First, Some Background Information
XM Cyber’s breach and attack simulation software helps identify vulnerabilities in our clients’ security environments. Our clients are given OS specific agents (Mac, Linux, or Windows) that will be installed on endpoint networks. These agents will collect metadata including OS information, network and registry configuration, etc. That’s information that will be used to help formulate simulated cyber attacks.
Here’s an example of how this operation works, a simple use case:
If the metadata collected from an agent indicates that an old OS version is running on this endpoint, a version that has a publicly available exploit — we simulate an attack based on this metadata.
We conclude that an attacker could have used this weakness to penetrate and move laterally through the network. An attacker who has penetrated the network will be able to move from endpoint to endpoint, compromising vulnerable endpoints as he goes along until he reaches the crown jewel assets and exfiltrates them.
Before: Our Previous System
In our prior architecture, we used a server with multiple Node.js processes. Each Node.js process contained a group of attack models, which gathered data from agents and processed them into simulated attacks. These processes and individual attack modules communicated with each other using RabbitMQ or MongoDB and used in-house implemented caching systems. By doing so, two different attack modules could interact with each other and share the information received from agents, which is more efficient than asking each agent individually for the same metadata. The number of Node.js processors was fairly fixed, as was the number of attack models. Splitting an attack model to multiple processors presented a difficult challenge and writing and maintaining cache systems took too much of our time.
To increase scalability, we needed a new approach. To help illuminate the path we choose to take, let’s view things through the prism of a fairly simple attack implementation.
Designing an Attack
Our use case will be – RDP attack simulation.

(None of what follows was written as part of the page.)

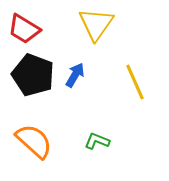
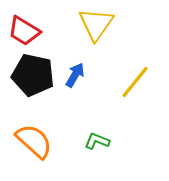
red trapezoid: moved 2 px down
black pentagon: rotated 9 degrees counterclockwise
yellow line: rotated 63 degrees clockwise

RDP allows users to connect to a Windows computer remotely but it is often used maliciously. Typical RDP-based attacks include Man in the Middle and brute-forcing sign-in credentials.
In our case, let’s consider another common RDP tactic: Session Hijacking. This attack has a simple premise: The attacker compromises a computer and waits for a user to open a remote connection. Once this is done the attacker uses this connection to compromise the second (remote) computer.
In the context of XM Cyber, a simulated Session Hijacking attack will be implemented as follows: First, we collect all RDP sessions metadata made from all computers. Then, we match sessions based on their RDP session ID. Thus we will have metadata of all successful sessions made in the network grouped by their session ID. This data will be used later on to identify which sessions could be potentially compromised and which are safe.
How can we execute this simple piece of logic? There are two main options:
We can collect and match sessions in memory, which has relatively high throughput. However, there is also a drawback to this approach – in use cases with high numbers of messages (such as matching TCP/IP packets), there simply won’t be enough memory. Push things too far and you’ll have a serious problem on your hands.
Another implementation option is to query the database for matches. Throughput will be lower, but it will be possible to handle much more stress relative to using a memory-based implementation. However, this process still requires sharding and some time-consuming configurations.
Ultimately, both implementations place significant constraints on scalability and create time-consuming inefficiencies.
After: A Better Solution
Big Data provides another way to approach this task. XM Cyber’s agents create an enormous amount of data and metadata – and obviously, Big Data systems are excellent at handling massive amounts of information. A Big Data system can typically scale according to queries and questions. In the example of our Session Hijacking attack, if we want to match RDP requests by their session ID, a Big Data solution will scale according to the session ID making it very efficient while not asking us to implement anything scale-related. Big Data systems also feature powerful built-in tools such as joining, allowing you to fuse two pieces of information together, windowing, interval joining, and more, thus reducing the actual development time even more.
Batch vs. Stream
When using a Big Data system, there are two approaches for processing information: Batch and stream.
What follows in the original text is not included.